Nem todos os livros haviam conseguido. A maioria dos importantes tinha saído, mas um herbário de sete volumes perdera seu índice entre as chamas, e uma das muitas trilogias estava de luto pelo volume desaparecido. Alguns livros apresentavam queimaduras, outros haviam perdido a capa e arrastavam linhas pelo chão.

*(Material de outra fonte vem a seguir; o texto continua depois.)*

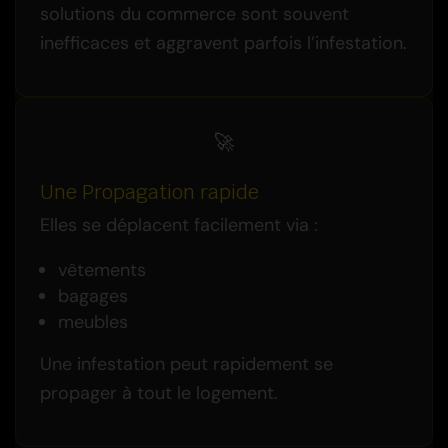
solutions du commerce sont souvent
inefficaces et aggravent parfois l’infestation.
🚀
Une Propagation rapide
Elles se déplacent facilement via :
vêtements
bagages
meubles
Une infestation peut rapidement se
propager à tout le logement.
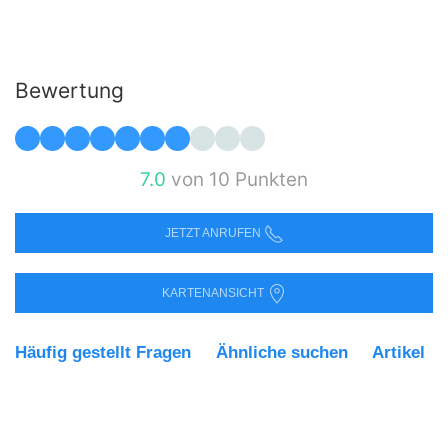
Bewertung
7.0
von 10 Punkten
JETZT ANRUFEN
KARTENANSICHT
Häufig gestellt Fragen
Ähnliche suchen
Artikel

Riscou-se um fósforo, e algumas páginas se agitaram nas paredes. Mas era apenas o bibliotecário, que acendeu uma vela e seguiu adiante, a base de uma sombra ameaçadora, grande o bastante para escalar arranha-céus. Ele havia armado uma mesa tosca contra a parede, e ela estava coberta de ferramentas secretas, potes de raras substâncias adesivas e também um torno de encadernador, que já trazia um fólio ferido. Alguns raios fracos de magia cruzavam o livro.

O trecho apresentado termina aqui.